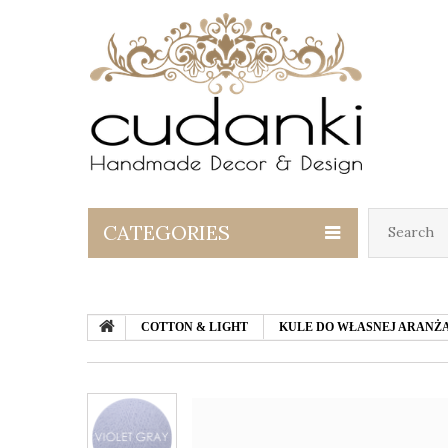
CATEGORIES
COTTON & LIGHT
KULE DO WŁASNEJ ARANŻA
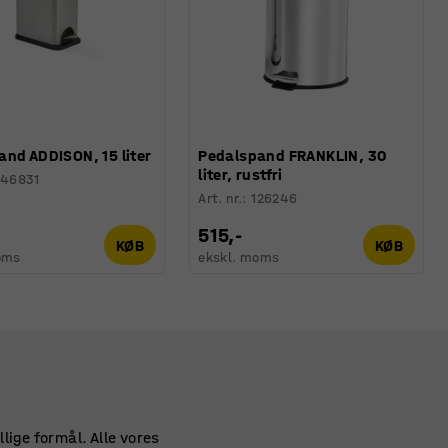
and ADDISON, 15 liter
Pedalspand FRANKLIN, 30
liter, rustfri
246831
Art. nr.
:
126246
515,-
KØB
KØB
oms
ekskl. moms
llige formål. Alle vores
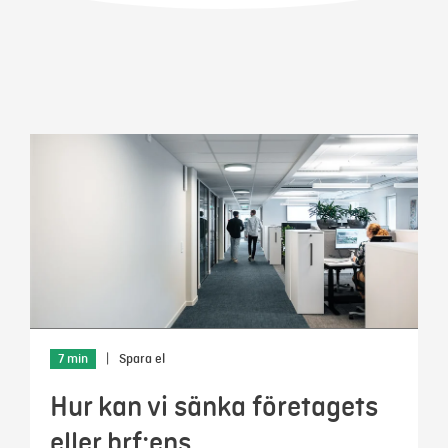
Mina sidor
7 min
|
Spara el
Hur kan vi sänka företagets
eller brf:ens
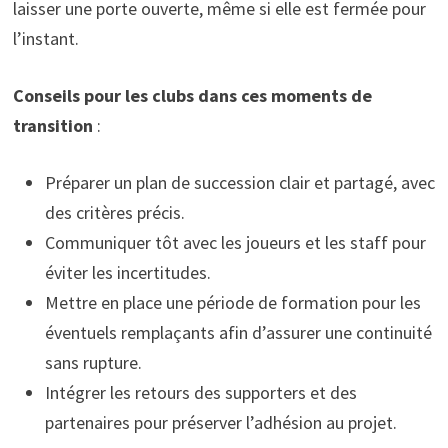
laisser une porte ouverte, même si elle est fermée pour
l’instant.
Conseils pour les clubs dans ces moments de
transition
:
Préparer un plan de succession clair et partagé, avec
des critères précis.
Communiquer tôt avec les joueurs et les staff pour
éviter les incertitudes.
Mettre en place une période de formation pour les
éventuels remplaçants afin d’assurer une continuité
sans rupture.
Intégrer les retours des supporters et des
partenaires pour préserver l’adhésion au projet.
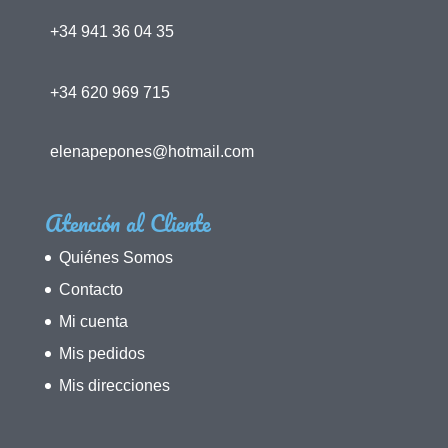
+34 941 36 04 35
+34 620 969 715
elenapepones@hotmail.com
Atención al Cliente
Quiénes Somos
Contacto
Mi cuenta
Mis pedidos
Mis direcciones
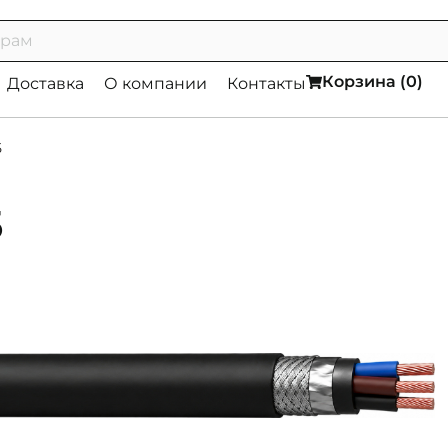
Корзина (
0
)
Доставка
О компании
Контакты
5
5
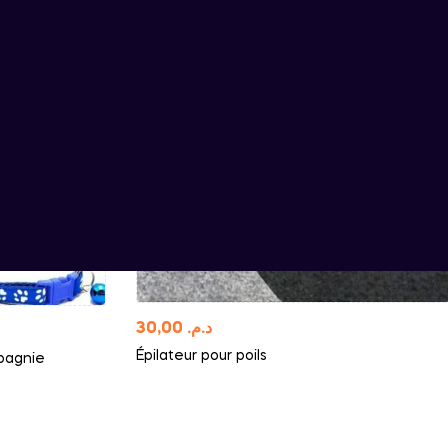
30,00
د.م.
Épilateur pour poils
pagnie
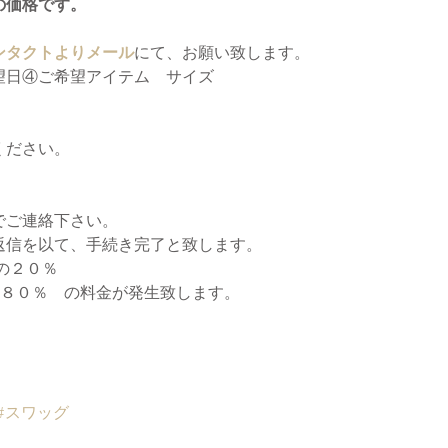
の価格です。
ンタクトよりメール
にて、お願い致します。
望日④ご希望アイテム　サイズ
ください。
でご連絡下さい。
返信を以て、手続き完了と致します。
の２０％
の８０％　の料金が発生致します。
#スワッグ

--

All of the preceding material should be output verbatim, with the pictures excluded.

CATEGORIES
COTTON & LIGHT
KULE DO WŁASNEJ ARANŻA
and ADDISON, 15 liter
Pedalspand FRANKLIN, 30
liter, rustfri
246831
Art. nr.
:
126246
515,-
KØB
KØB
oms
ekskl. moms
llige formål. Alle vores
Mina sidor
7 min
|
Spara el
Hur kan vi sänka företagets
eller brf:ens
laisser une porte ouverte, même si elle est fermée pour
l’instant.
Conseils pour les clubs dans ces moments de
transition
:
Préparer un plan de succession clair et partagé, avec
des critères précis.
Communiquer tôt avec les joueurs et les staff pour
éviter les incertitudes.
Mettre en place une période de formation pour les
éventuels remplaçants afin d’assurer une continuité
sans rupture.
Intégrer les retours des supporters et des
partenaires pour préserver l’adhésion au projet.
+34 941 36 04 35
+34 620 969 715
elenapepones@hotmail.com
Atención al Cliente
Quiénes Somos
Contacto
Mi cuenta
Mis pedidos
Mis direcciones
Корзина (
0
)
Доставка
О компании
Контакты
5
5
30,00
د.م.
Épilateur pour poils
pagnie
の価格です。
ンタクトよりメール
にて、お願い致します。
望日④ご希望アイテム　サイズ
ください。
でご連絡下さい。
返信を以て、手続き完了と致します。
の２０％
の８０％　の料金が発生致します。
#スワッグ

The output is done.